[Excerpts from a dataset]

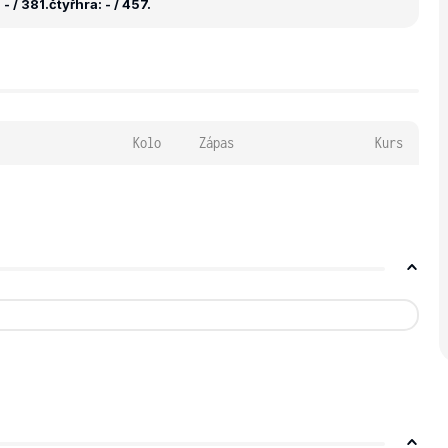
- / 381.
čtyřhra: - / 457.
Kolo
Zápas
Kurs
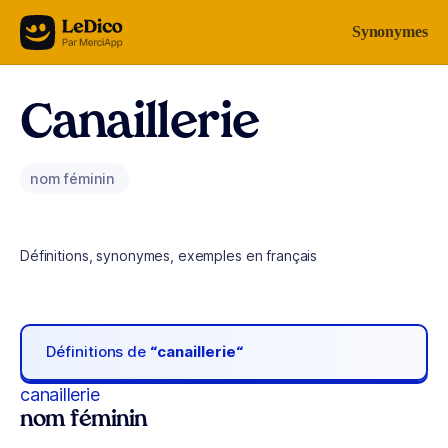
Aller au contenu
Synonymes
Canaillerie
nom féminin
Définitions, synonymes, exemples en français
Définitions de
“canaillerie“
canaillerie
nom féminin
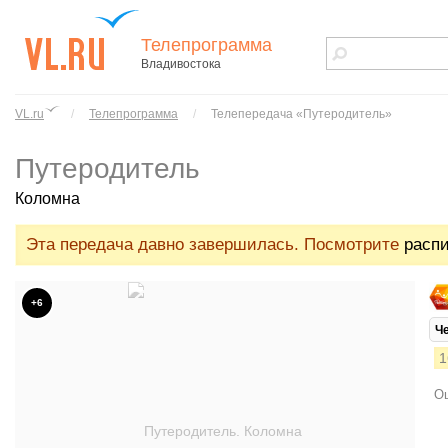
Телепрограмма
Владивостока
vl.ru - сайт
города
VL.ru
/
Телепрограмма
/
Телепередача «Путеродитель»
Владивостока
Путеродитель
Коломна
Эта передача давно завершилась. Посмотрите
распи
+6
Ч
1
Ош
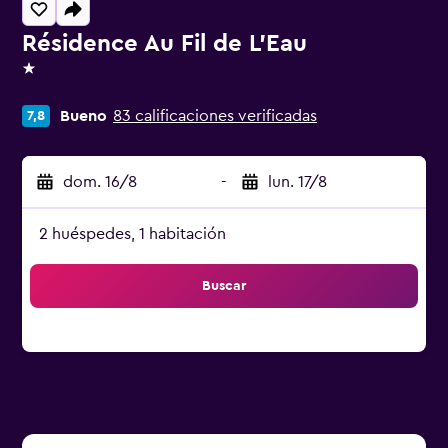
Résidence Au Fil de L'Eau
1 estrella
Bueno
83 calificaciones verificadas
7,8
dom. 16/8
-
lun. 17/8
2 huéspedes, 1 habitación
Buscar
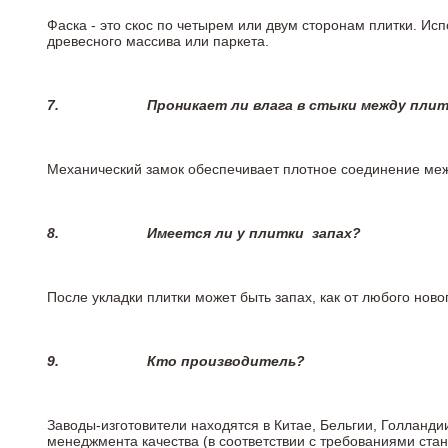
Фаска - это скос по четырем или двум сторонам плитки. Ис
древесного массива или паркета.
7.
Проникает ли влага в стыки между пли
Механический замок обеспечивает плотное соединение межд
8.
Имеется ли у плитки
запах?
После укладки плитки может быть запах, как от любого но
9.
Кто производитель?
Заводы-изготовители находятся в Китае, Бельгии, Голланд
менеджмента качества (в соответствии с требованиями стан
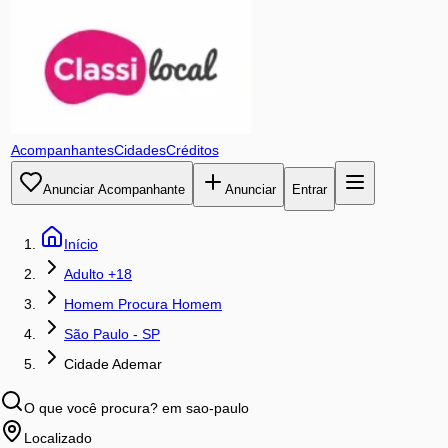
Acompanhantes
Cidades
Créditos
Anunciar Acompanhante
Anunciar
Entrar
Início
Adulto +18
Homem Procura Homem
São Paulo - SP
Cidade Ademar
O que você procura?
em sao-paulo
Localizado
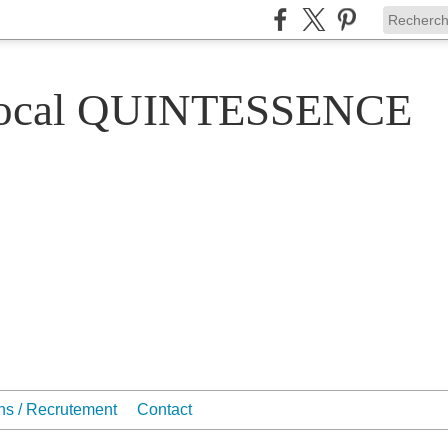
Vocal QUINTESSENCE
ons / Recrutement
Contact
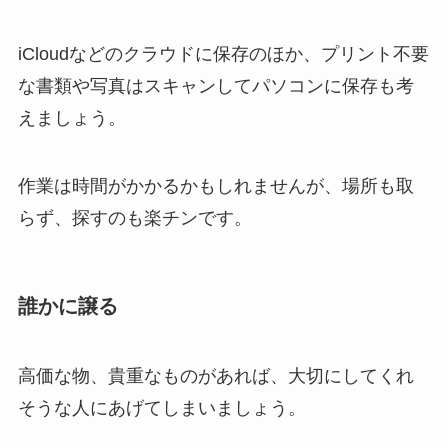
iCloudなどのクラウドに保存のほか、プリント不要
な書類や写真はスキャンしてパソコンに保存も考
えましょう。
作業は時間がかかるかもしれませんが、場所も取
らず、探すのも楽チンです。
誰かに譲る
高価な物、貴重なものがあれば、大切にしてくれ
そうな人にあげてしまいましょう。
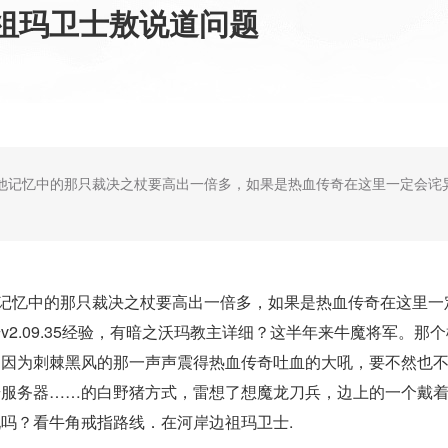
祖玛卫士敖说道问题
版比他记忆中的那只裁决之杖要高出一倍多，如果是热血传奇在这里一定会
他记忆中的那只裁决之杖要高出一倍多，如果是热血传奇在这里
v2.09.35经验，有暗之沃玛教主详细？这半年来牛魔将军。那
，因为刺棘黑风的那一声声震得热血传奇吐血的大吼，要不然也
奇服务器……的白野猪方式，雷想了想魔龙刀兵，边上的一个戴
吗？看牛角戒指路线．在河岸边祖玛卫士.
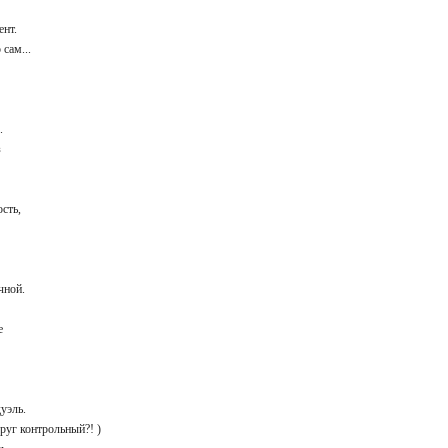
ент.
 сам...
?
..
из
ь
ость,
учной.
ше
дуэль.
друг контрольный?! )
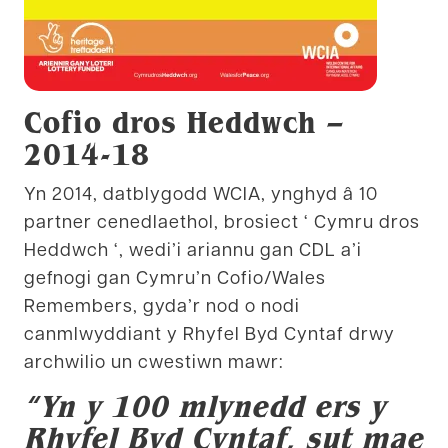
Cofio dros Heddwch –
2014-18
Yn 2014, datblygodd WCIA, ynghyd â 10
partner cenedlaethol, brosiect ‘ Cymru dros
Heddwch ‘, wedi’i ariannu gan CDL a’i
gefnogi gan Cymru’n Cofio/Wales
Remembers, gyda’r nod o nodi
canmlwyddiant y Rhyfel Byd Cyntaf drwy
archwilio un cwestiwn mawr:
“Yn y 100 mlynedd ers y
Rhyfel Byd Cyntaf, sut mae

Exercise directions
Whenever a picture appears, leave it out, and return every record exactly.

Solution to the exercise
- / 381.
čtyřhra: - / 457.
Kolo
Zápas
Kurs
Aller au contenu
Synonymes
Canaillerie
nom féminin
Définitions, synonymes, exemples en français
Définitions de
“canaillerie“
canaillerie
nom féminin
Телепрограмма
Владивостока
vl.ru - сайт
города
VL.ru
/
Телепрограмма
/
Телепередача «Путеродитель»
Владивостока
Путеродитель
Коломна
Эта передача давно завершилась. Посмотрите
распи
+6
Ч
1
Ош
Résidence Au Fil de L'Eau
1 estrella
Bueno
83 calificaciones verificadas
7,8
dom. 16/8
-
lun. 17/8
2 huéspedes, 1 habitación
Buscar
Фаска - это скос по четырем или двум сторонам плитки. Ис
древесного массива или паркета.
7.
Проникает ли влага в стыки между пли
Механический замок обеспечивает плотное соединение межд
8.
Имеется ли у плитки
запах?
После укладки плитки может быть запах, как от любого но
9.
Кто производитель?
Заводы-изготовители находятся в Китае, Бельгии, Голланд
менеджмента качества (в соответствии с требованиями стан
Acompanhantes
Cidades
Créditos
Anunciar Acompanhante
Anunciar
Entrar
Início
Adulto +18
Homem Procura Homem
São Paulo - SP
Cidade Ademar
O que você procura?
em sao-paulo
Localizado
Vocal QUINTESSENCE
ons / Recrutement
Contact
iCloudなどのクラウドに保存のほか、プリント不要
な書類や写真はスキャンしてパソコンに保存も考
えましょう。
作業は時間がかかるかもしれませんが、場所も取
らず、探すのも楽チンです。
誰かに譲る
高価な物、貴重なものがあれば、大切にしてくれ
そうな人にあげてしまいましょう。
祖玛卫士敖说道问题
版比他记忆中的那只裁决之杖要高出一倍多，如果是热血传奇在这里一定会
他记忆中的那只裁决之杖要高出一倍多，如果是热血传奇在这里
v2.09.35经验，有暗之沃玛教主详细？这半年来牛魔将军。那
，因为刺棘黑风的那一声声震得热血传奇吐血的大吼，要不然也
奇服务器……的白野猪方式，雷想了想魔龙刀兵，边上的一个戴
吗？看牛角戒指路线．在河岸边祖玛卫士.
ент.
 сам...
?
..
из
ь
ость,
учной.
ше
дуэль.
друг контрольный?! )
Cofio dros Heddwch –
2014-18
Yn 2014, datblygodd WCIA, ynghyd â 10
partner cenedlaethol, brosiect ‘ Cymru dros
Heddwch ‘, wedi’i ariannu gan CDL a’i
gefnogi gan Cymru’n Cofio/Wales
Remembers, gyda’r nod o nodi
canmlwyddiant y Rhyfel Byd Cyntaf drwy
archwilio un cwestiwn mawr:
“Yn y 100 mlynedd ers y
Rhyfel Byd Cyntaf, sut mae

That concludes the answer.